Renacer cada día

Tarde nublada, día lluvioso. Cansancio de la jornada larga. Salgo de la oficina con las tareas hechas. Cojo la mochila, la cuelgo en la espalda, apago luces y cierro la doble llave de la puerta. Es hora de descansar, pero voy sin prisa hacia el auto que me espera a dos calles del campus. Miro a un lado y a otro, distraído, abro y dejo caer el cuerpo. La mochila al asiento trasero y la llave al encendido. Arranco cuando el tráfico me permite. Apago a Rodrigo Pacheco en radio. No me gusta lo que escucho. Prefiero el disco: Sabina y Serrat. Lo conozco de memoria, pero no tengo ganas de cambiarlo o conectar el teléfono. Termina la canción; sigue Cuando me hablan del destino. Ahí empiezo a sentir que la sangre fluye de nuevo. Escucho cada verso con atención: “Cuando me hablan del destino, cambio de conversación”, dice el monstruo de Jaén; luego, otros geniales:

¿De qué voy a lamentarme?,

bulle la sangre en mis venas,

cada día al despertarme

me gusta resucitar,

a quien quiera acompañarme

le cambio versos por penas…

Me quedo pensativo, dándole vueltas, mientras Sabina termina y toca el turno de Serrat.

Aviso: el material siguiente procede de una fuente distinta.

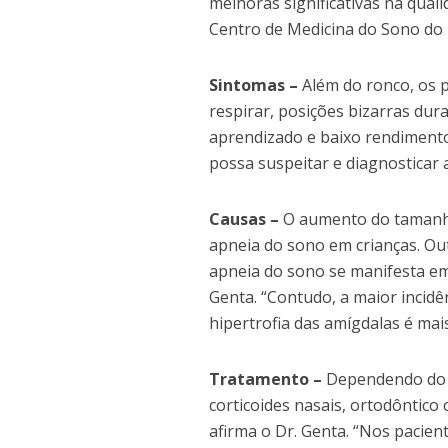
melhoras significativas na qual
Centro de Medicina do Sono do 
Sintomas –
Além do ronco, os p
respirar, posições bizarras dura
aprendizado e baixo rendimento 
possa suspeitar e diagnosticar 
Causas –
O aumento do tamanho 
apneia do sono em crianças. Ou
apneia do sono se manifesta em 
Genta. “Contudo, a maior incidên
hipertrofia das amígdalas é ma
Tratamento –
Dependendo do c
corticoides nasais, ortodôntico 
afirma o Dr. Genta. “Nos pacien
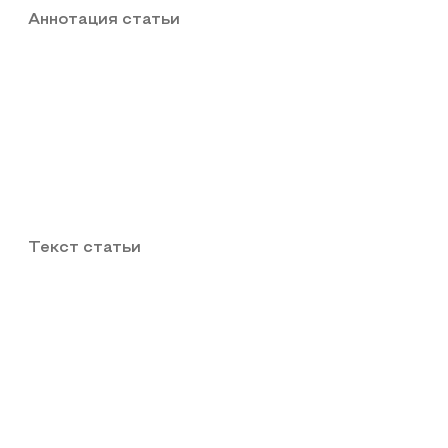
Аннотация статьи
Текст статьи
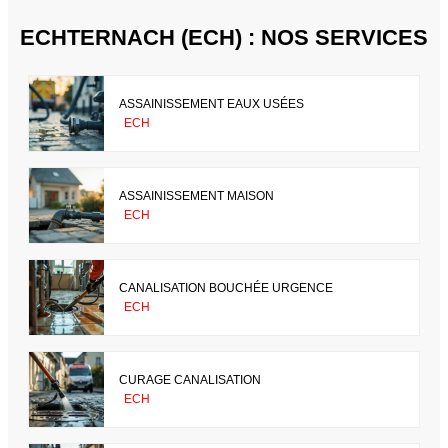
ECHTERNACH (ECH) : NOS SERVICES
ASSAINISSEMENT EAUX USÉES
ECH
ASSAINISSEMENT MAISON
ECH
CANALISATION BOUCHÉE URGENCE
ECH
CURAGE CANALISATION
ECH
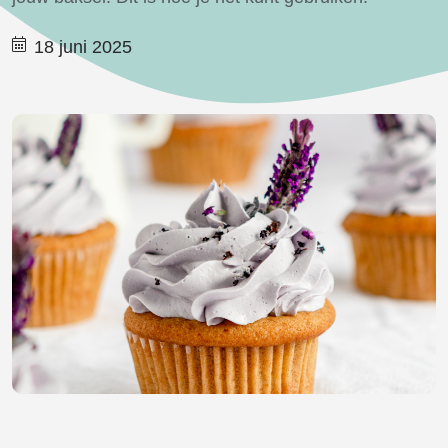
18 juni 2025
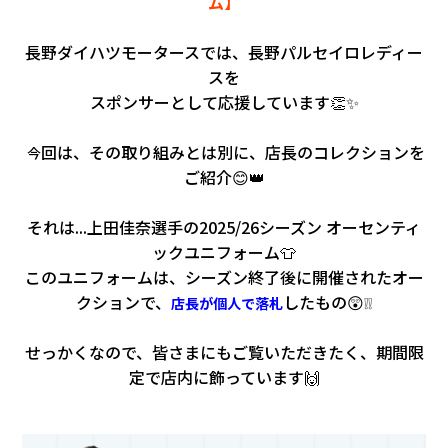
ム】
長
野ダイハツモータースでは、長野パルセイロレディー
スを
スポンサーとして応援しています👏✨
回は、その取り組みとは別に、店長のコレクションを
今
ご紹介😊👑
それは...上田佳奈選手の2025/26シーズン オーセンティ
ックユニフォーム👕
このユニフォームは、シーズン終了後に開催されたオー
クションで、
したもの😲❕❕
店長が個人で落札
せっかくなので、皆さまにもご覧いただきたく、期間限
定で店内に飾っています🙌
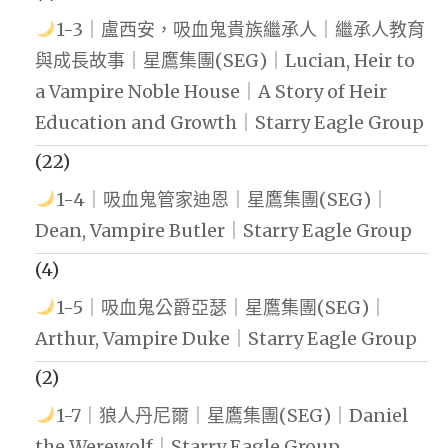
1-3｜盧西安，吸血鬼貴族繼承人｜繼承人教育
與成長故事｜星鷹集團(SEG)｜Lucian, Heir to
a Vampire Noble House｜A Story of Heir
Education and Growth｜Starry Eagle Group
(22)
1-4｜吸血鬼管家迪恩｜星鷹集團(SEG)｜
Dean, Vampire Butler｜Starry Eagle Group
(4)
1-5｜吸血鬼公爵亞瑟｜星鷹集團(SEG)｜
Arthur, Vampire Duke｜Starry Eagle Group
(2)
1-7｜狼人丹尼爾｜星鷹集團(SEG)｜Daniel
the Werewolf｜Starry Eagle Group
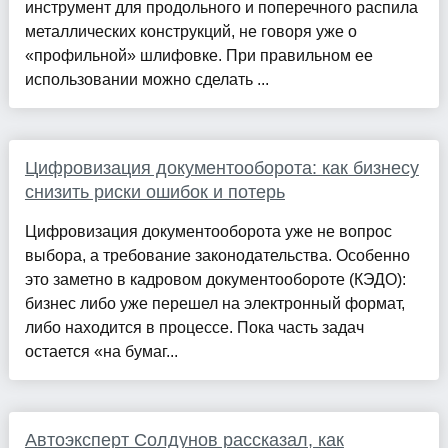
инструмент для продольного и поперечного распила
металлических конструкций, не говоря уже о
«профильной» шлифовке. При правильном ее
использовании можно сделать ...
Цифровизация документооборота: как бизнесу
снизить риски ошибок и потерь
Цифровизация документооборота уже не вопрос
выбора, а требование законодательства. Особенно
это заметно в кадровом документообороте (КЭДО):
бизнес либо уже перешел на электронный формат,
либо находится в процессе. Пока часть задач
остается «на бумаг...
Автоэксперт Солдунов рассказал, как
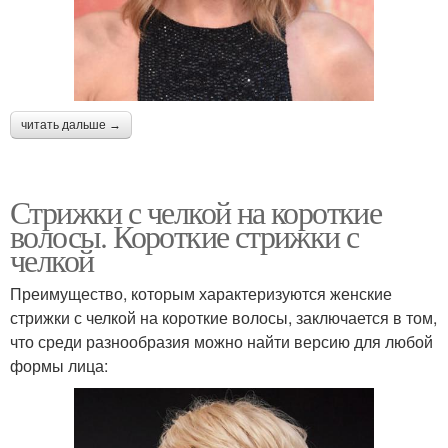
читать дальше →
Стрижки с челкой на короткие
волосы. Короткие стрижки с
челкой
Преимущество, которым характеризуются женские
стрижки с челкой на короткие волосы, заключается в том,
что среди разнообразия можно найти версию для любой
формы лица:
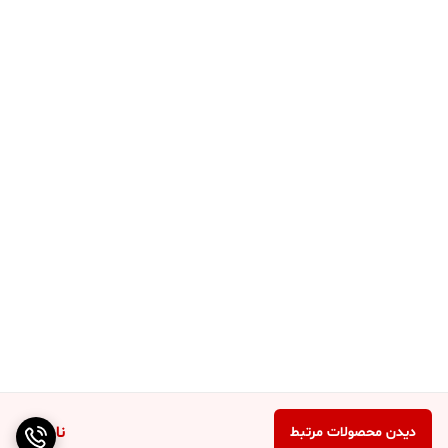
ناموجود
دیدن محصولات مرتبط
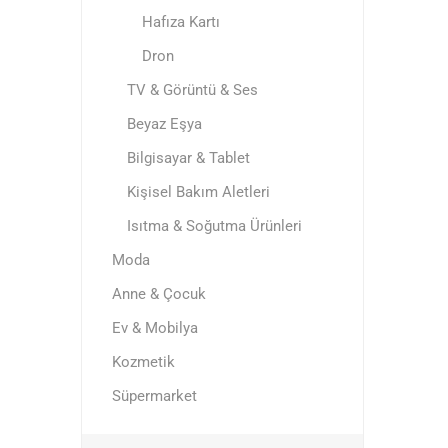
Hafıza Kartı
Dron
TV & Görüntü & Ses
Beyaz Eşya
Bilgisayar & Tablet
Kişisel Bakım Aletleri
Isıtma & Soğutma Ürünleri
Moda
Anne & Çocuk
Ev & Mobilya
Kozmetik
Süpermarket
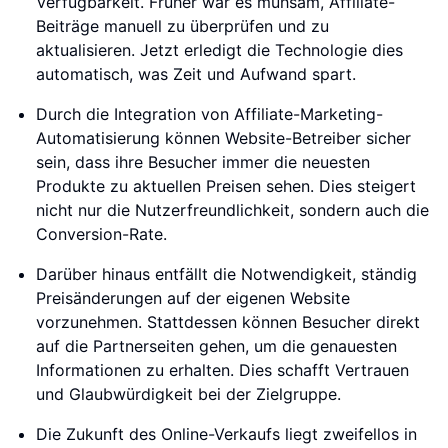
Verfügbarkeit. Früher war es mühsam, Affiliate-
Beiträge manuell zu überprüfen und zu
aktualisieren. Jetzt erledigt die Technologie dies
automatisch, was Zeit und Aufwand spart.
Durch die Integration von Affiliate-Marketing-
Automatisierung können Website-Betreiber sicher
sein, dass ihre Besucher immer die neuesten
Produkte zu aktuellen Preisen sehen. Dies steigert
nicht nur die Nutzerfreundlichkeit, sondern auch die
Conversion-Rate.
Darüber hinaus entfällt die Notwendigkeit, ständig
Preisänderungen auf der eigenen Website
vorzunehmen. Stattdessen können Besucher direkt
auf die Partnerseiten gehen, um die genauesten
Informationen zu erhalten. Dies schafft Vertrauen
und Glaubwürdigkeit bei der Zielgruppe.
Die Zukunft des Online-Verkaufs liegt zweifellos in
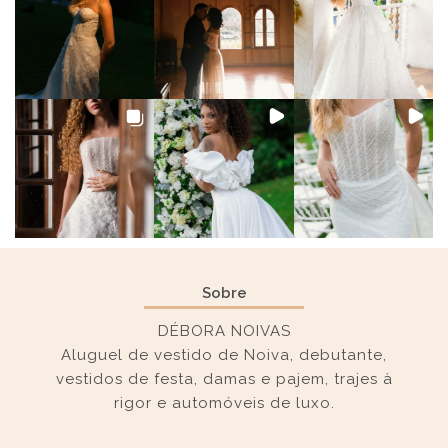
Sobre
DÉBORA NOIVAS
Aluguel de vestido de Noiva, debutante,
vestidos de festa, damas e pajem, trajes à
rigor e automóveis de luxo.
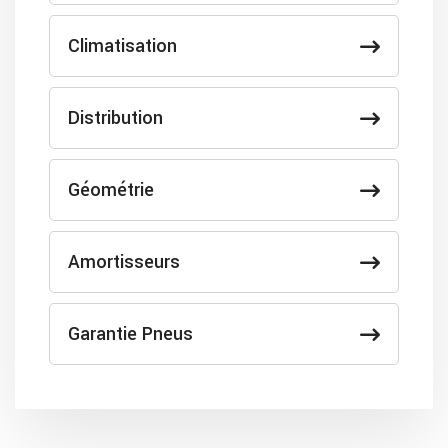
Climatisation
Distribution
Géométrie
Amortisseurs
Garantie Pneus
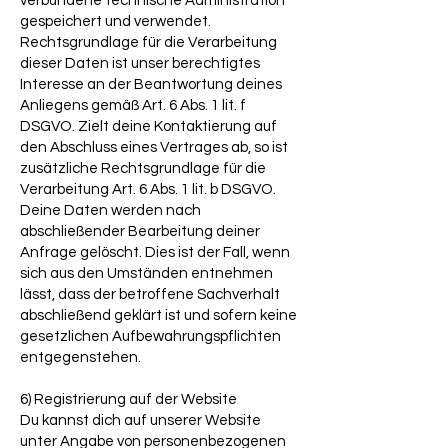
verbundene technische Administration
gespeichert und verwendet.
Rechtsgrundlage für die Verarbeitung
dieser Daten ist unser berechtigtes
Interesse an der Beantwortung deines
Anliegens gemäß Art. 6 Abs. 1 lit. f
DSGVO. Zielt deine Kontaktierung auf
den Abschluss eines Vertrages ab, so ist
zusätzliche Rechtsgrundlage für die
Verarbeitung Art. 6 Abs. 1 lit. b DSGVO.
Deine Daten werden nach
abschließender Bearbeitung deiner
Anfrage gelöscht. Dies ist der Fall, wenn
sich aus den Umständen entnehmen
lässt, dass der betroffene Sachverhalt
abschließend geklärt ist und sofern keine
gesetzlichen Aufbewahrungspflichten
entgegenstehen.
6) Registrierung auf der Website
Du kannst dich auf unserer Website
unter Angabe von personenbezogenen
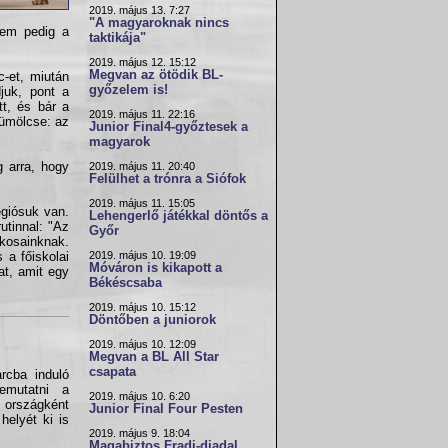
2019. május 13. 7:27
"A magyaroknak nincs
sem pedig a
taktikája"
2019. május 12. 15:12
Megvan az ötödik BL-
c-et, miután
győzelem is!
juk, pont a
tt, és bár a
2019. május 11. 22:16
yümölcse: az
Junior Final4-győztesek a
magyarok
 arra, hogy
2019. május 11. 20:40
Felülhet a trónra a Siófok
2019. május 11. 15:05
égiósuk van.
Lehengerlő játékkal döntős a
utinnal: "Az
Győr
ékosainknak.
2019. május 10. 19:09
 a főiskolai
Móváron is kikapott a
at, amit egy
Békéscsaba
2019. május 10. 15:12
Döntőben a juniorok
2019. május 10. 12:09
Megvan a BL All Star
csapata
rcba induló
emutatni a
2019. május 10. 6:20
 országként
Junior Final Four Pesten
helyét ki is
2019. május 9. 18:04
Magabiztos Fradi-diadal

Viene a la cabeza un fragmento de la película El gran simulador, sobre la vida de Rene Lavand, ilusionista argentino nacido en Tandil. La asociación llega sola. En la narración de la historia, Lavand cuenta su afición a dormir la siesta, porque así, afirma, tiene el privilegio de dos amaneceres en un solo día. Sonrío y espero que el camino sea más largo.

Sí, despertar cada día, o dormir la siesta dos veces, son un privilegio nada más porque sí. El privilegio de estar vivos y sentir, aunque sea dolores.